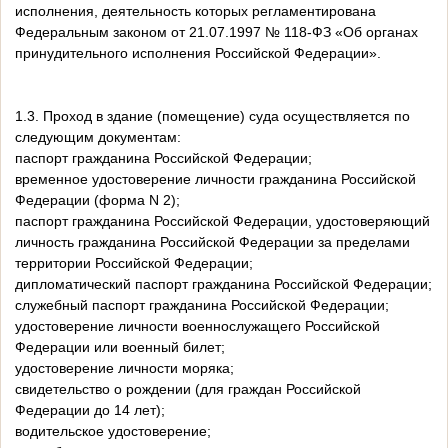
исполнения, деятельность которых регламентирована
Федеральным законом от 21.07.1997 № 118-ФЗ «Об органах
принудительного исполнения Российской Федерации».
1.3. Проход в здание (помещение) суда осуществляется по
следующим документам:
паспорт гражданина Российской Федерации;
временное удостоверение личности гражданина Российской
Федерации (форма N 2);
паспорт гражданина Российской Федерации, удостоверяющий
личность гражданина Российской Федерации за пределами
территории Российской Федерации;
дипломатический паспорт гражданина Российской Федерации;
служебный паспорт гражданина Российской Федерации;
удостоверение личности военнослужащего Российской
Федерации или военный билет;
удостоверение личности моряка;
свидетельство о рождении (для граждан Российской
Федерации до 14 лет);
водительское удостоверение;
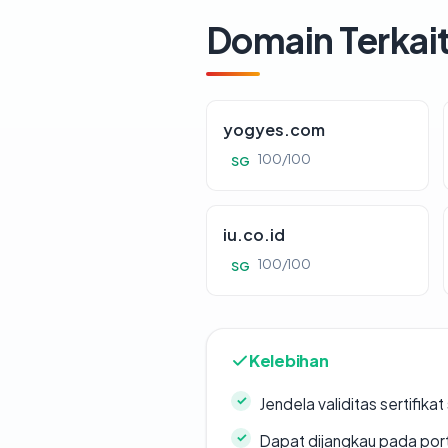
Domain Terkai
yogyes.com
100/100
SG
iu.co.id
100/100
SG
Kelebihan
Jendela validitas sertifikat 
Dapat dijangkau pada por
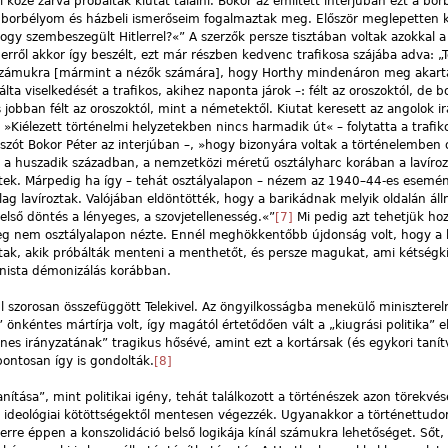
közé zárva próbáltak kiutat találni. Bokor az említett interjúban ezt a bor
 a borbélyom és házbeli ismerőseim fogalmaztak meg. Először meglepetten 
ogy szembeszegült Hitlerrel?«” A szerzők persze tisztában voltak azokkal a 
erről akkor így beszélt, ezt már részben kedvenc trafikosa szájába adva: „T
 számukra [mármint a nézők számára], hogy Horthy mindenáron meg akarta
ta viselkedését a trafikos, akihez naponta járok –: félt az oroszoktól, de 
 jobban félt az oroszoktól, mint a németektől. Kiutat keresett az angolok 
»Kiélezett történelmi helyzetekben nincs harmadik út« – folytatta a trafi
szót Bokor Péter az interjúban –, »hogy bizonyára voltak a történelemben 
de a huszadik században, a nemzetközi méretű osztályharc korában a lavíro
tek. Márpedig ha így – tehát osztályalapon – nézem az 1940–44-es esemén
ag lavíroztak. Valójában eldöntötték, hogy a barikádnak melyik oldalán áll
lső döntés a lényeges, a szovjetellenesség.«”
[7]
Mi pedig azt tehetjük ho
leg nem osztályalapon nézte. Ennél meghökkentőbb újdonság volt, hogy a 
ttak, akik próbálták menteni a menthetőt, és persze magukat, ami kétségk
linista démonizálás korábban.
 szorosan összefüggött Telekivel. Az öngyilkosságba menekülő miniszterel
 önkéntes mártírja volt, így magától értetődően vált a „kiugrási politika” e
nes irányzatának” tragikus hősévé, amint ezt a kortársak (és egykori taní
 pontosan így is gondolták.
[8]
anítása”, mint politikai igény, tehát találkozott a történészek azon törekvé
a ideológiai kötöttségektől mentesen végezzék. Ugyanakkor a történettud
 erre éppen a konszolidáció belső logikája kínál számukra lehetőséget. Sőt, 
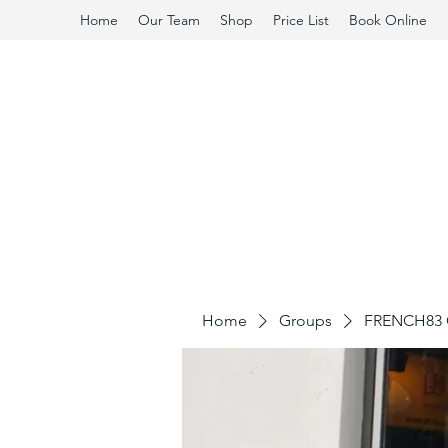
Home
Our Team
Shop
Price List
Book Online
Home
Groups
FRENCH83 C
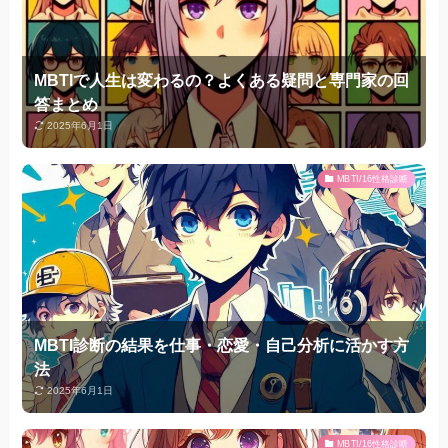
MBTIで人生は変わるの？よくある疑問と専門家の回
答まとめ
2025年6月1日
MBTI/16性格診断
MBTI診断の結果を仕事・恋愛・自己分析に活かす方
法
2025年6月1日
MBTI/16性格診断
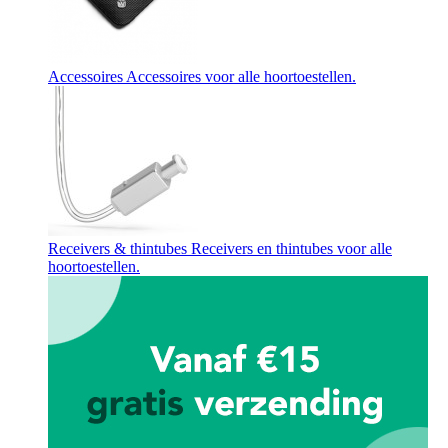
Accessoires
Accessoires voor alle hoortoestellen.
Receivers & thintubes
Receivers en thintubes voor alle
hoortoestellen.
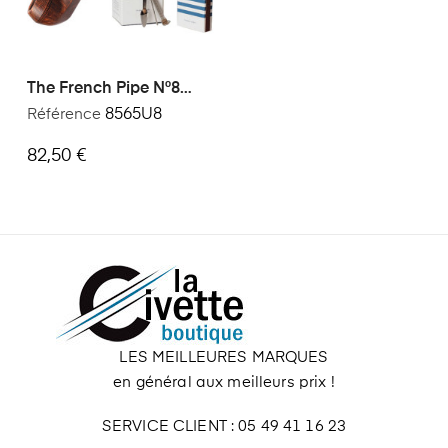
The French Pipe N°8
Unie
Référence
8565U8
82,50 €
LES MEILLEURES MARQUES
en général aux meilleurs prix !
SERVICE CLIENT : 05 49 41 16 23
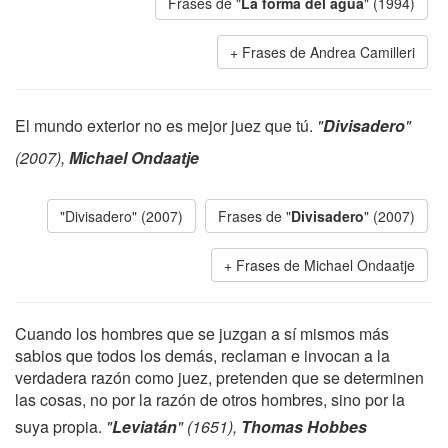
Frases de "
La forma del agua
" (1994)
Frases de Andrea Camilleri
El mundo exterior no es mejor juez que tú.
"
Divisadero
"
(2007),
Michael Ondaatje
"Divisadero" (2007)
Frases de "
Divisadero
" (2007)
Frases de Michael Ondaatje
Cuando los hombres que se juzgan a sí mismos más
sabios que todos los demás, reclaman e invocan a la
verdadera razón como juez, pretenden que se determinen
las cosas, no por la razón de otros hombres, sino por la
suya propia.
"
Leviatán
" (1651),
Thomas Hobbes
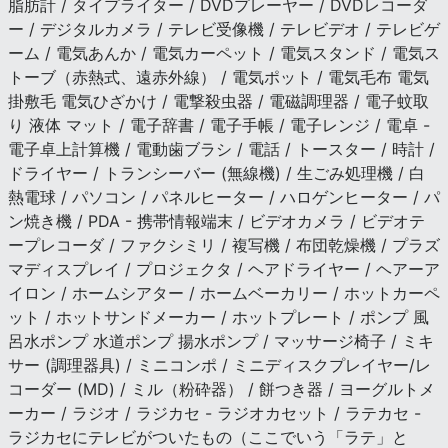
脂肪計 / タイプライター / DVDプレーヤー / DVDレコーダ
ー / デジタルカメラ / テレビ受像機 / テレビデオ / テレビゲ
ーム / 電気あんか / 電気カーペット / 電気スタンド / 電気ス
トーブ（赤熱式、遠赤外線） / 電気ポット / 電気毛布 電気
掛敷毛 電気ひざかけ / 電撃殺虫器 / 電磁調理器 / 電子蚊取
り 液体 マット / 電子辞書 / 電子手帳 / 電子レンジ / 電卓 -
電子卓上計算機 / 電動歯ブラシ / 電話 / トースター / 時計 /
ドライヤー / トランシーバー (無線機) / 生ごみ処理機 / 白
熱電球 / パソコン / パネルヒーター / ハロゲンヒーター / パ
ン焼き機 / PDA - 携帯情報端末 / ビデオカメラ / ビデオテ
ープレコーダ / ファクシミリ / 複写機 / 布団乾燥機 / プラズ
マディスプレイ / プロジェクタ / ヘアドライヤー / ヘアーア
イロン / ホームシアター / ホームベーカリー / ホットカーペ
ット / ホットサンドメーカー / ホットプレート / ポンプ 風
呂水ポンプ 水道ポンプ 揚水ポンプ / マッサージ椅子 / ミキ
サー (調理器具) / ミニコンポ / ミニディスクプレイヤー/レ
コーダー (MD) / ミル（粉砕器） / 餅つき器 / ヨーグルトメ
ーカー / ラジオ / ラジカセ - ラジオカセット / ラテカセ -
ラジカセにテレビがついたもの（ここでいう「ラテ」と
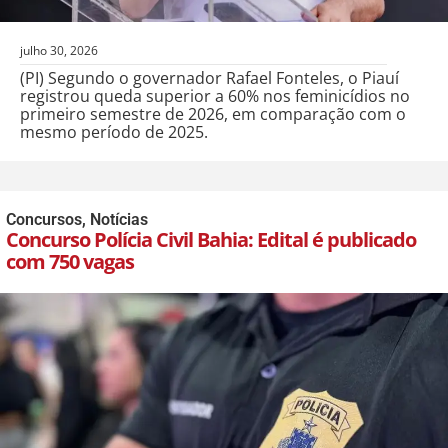
julho 30, 2026
(PI) Segundo o governador Rafael Fonteles, o Piauí
registrou queda superior a 60% nos feminicídios no
primeiro semestre de 2026, em comparação com o
mesmo período de 2025.
Concursos
,
Notícias
Concurso Polícia Civil Bahia: Edital é publicado
com 750 vagas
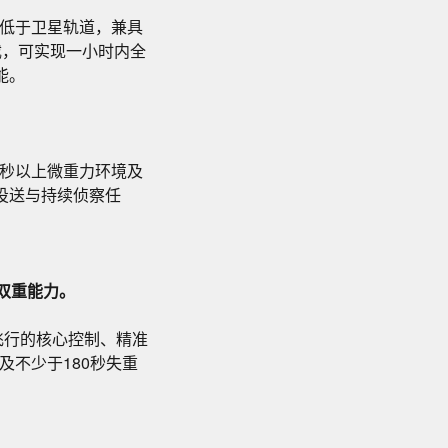
又低于卫星轨道，兼具
截，可实现一小时内全
能。
0秒以上微重力环境及
投送与持续侦察任
双重能力。
飞行的核心控制、精准
及不少于180秒失重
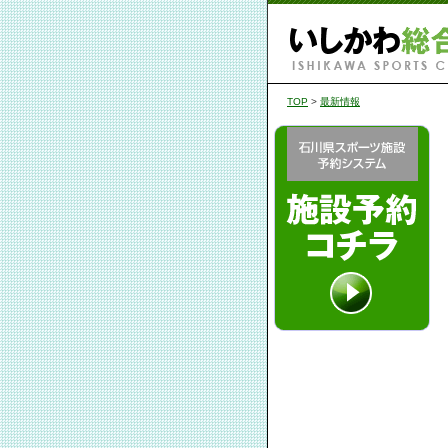
TOP
>
最新情報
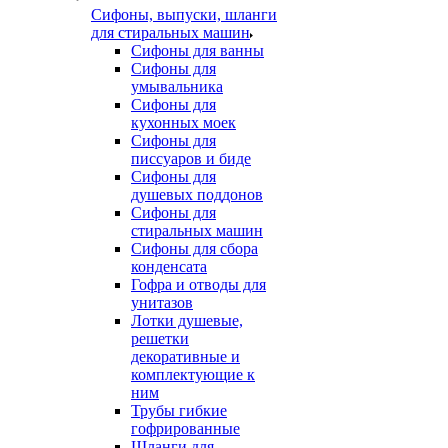
Сифоны, выпуски, шланги
для стиральных машин
Сифоны для ванны
Сифоны для
умывальника
Сифоны для
кухонных моек
Сифоны для
писсуаров и биде
Сифоны для
душевых поддонов
Сифоны для
стиральных машин
Сифоны для сбора
конденсата
Гофра и отводы для
унитазов
Лотки душевые,
решетки
декоративные и
комплектующие к
ним
Трубы гибкие
гофрированные
Шланги для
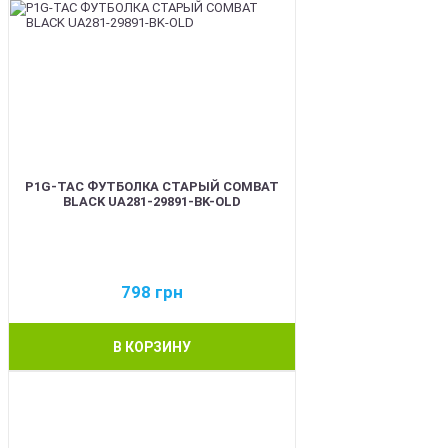
P1G-TAC ФУТБОЛКА СТАРЫЙ COMBAT
BLACK UA281-29891-BK-OLD
798
грн
В КОРЗИНУ
BEST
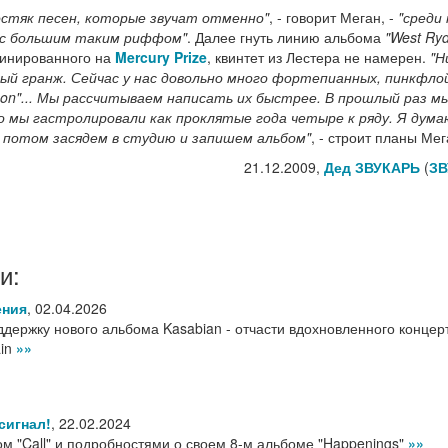
остяк песен, которые звучат отменно"
, - говорит Меган, -
"среди 
 с большим таким риффом"
. Далее гнуть линию альбома
"West Ry
оминированного на
Mercury Prize
, квинтет из Лестера не намерен.
"Н
ый гранж. Сейчас у нас довольно много фортепианных, пинкфло
Moon"... Мы рассчитываем написать их быстрее. В прошлый раз м
 мы гастролировали как проклятые года четыре к ряду. Я думаю
, потом засядем в студию и запишем альбом"
, - строит планы Мег
21.12.2009,
Дед ЗВУКАРЬ
(
ЗВ
и:
ения
,
02.04.2026
ддержку нового альбома Kasabian - отчасти вдохновленного конце
ain
»»
сигнал!
,
22.02.2024
ом "Call" и подробностями о своем 8-м альбоме "Happenings"
»»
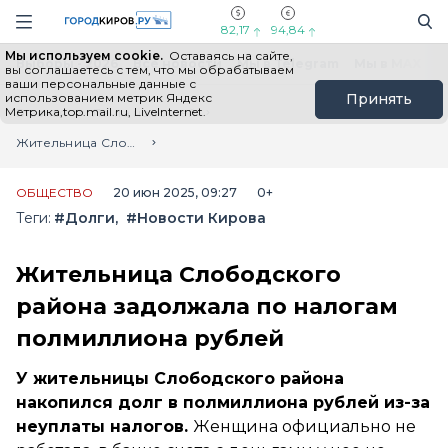
Новостной портал "Город Киров"
Поиск
Навигация сайта
82,17
94,84
Мы используем cookie.
Оставаясь на сайте,
Выборы - 2026
Все новости
Мы в Telegram
Мы в MAX
Н
вы соглашаетесь с тем, что мы обрабатываем
ваши персональные данные с
использованием метрик Яндекс
Принять
Метрика,top.mail.ru, LiveInternet.
Главная
Лента новостей
Жительница Слободского района задолжала по налогам полмиллиона рублей
ОБЩЕСТВО
20 июн 2025, 09:27
0+
Теги:
#Долги
#Новости Кирова
Жительница Слободского
района задолжала по налогам
полмиллиона рублей
У жительницы Слободского района
накопился долг в полмиллиона рублей из-за
неуплаты налогов.
Женщина официально не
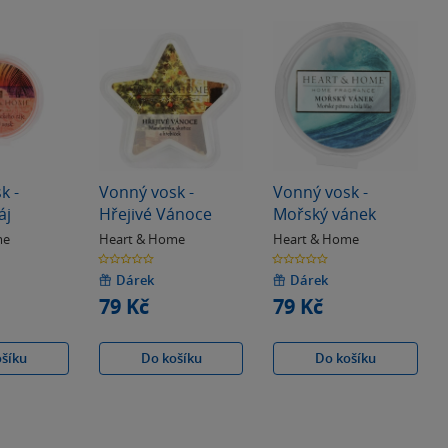
k -
Vonný vosk -
Vonný vosk -
áj
Hřejivé Vánoce
Mořský vánek
me
Heart & Home
Heart & Home
0.0
0.0
z
z
5
5
Dárek
Dárek
hvězdiček
hvězdiček
79 Kč
79 Kč
ošíku
Do košíku
Do košíku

Work instruction: When you find a line in the records that contains the word "района", copy it.

Expected answer:
Жительница Слободского района задолжала по налогам полмиллиона рублей
района задолжала по налогам
У жительницы Слободского района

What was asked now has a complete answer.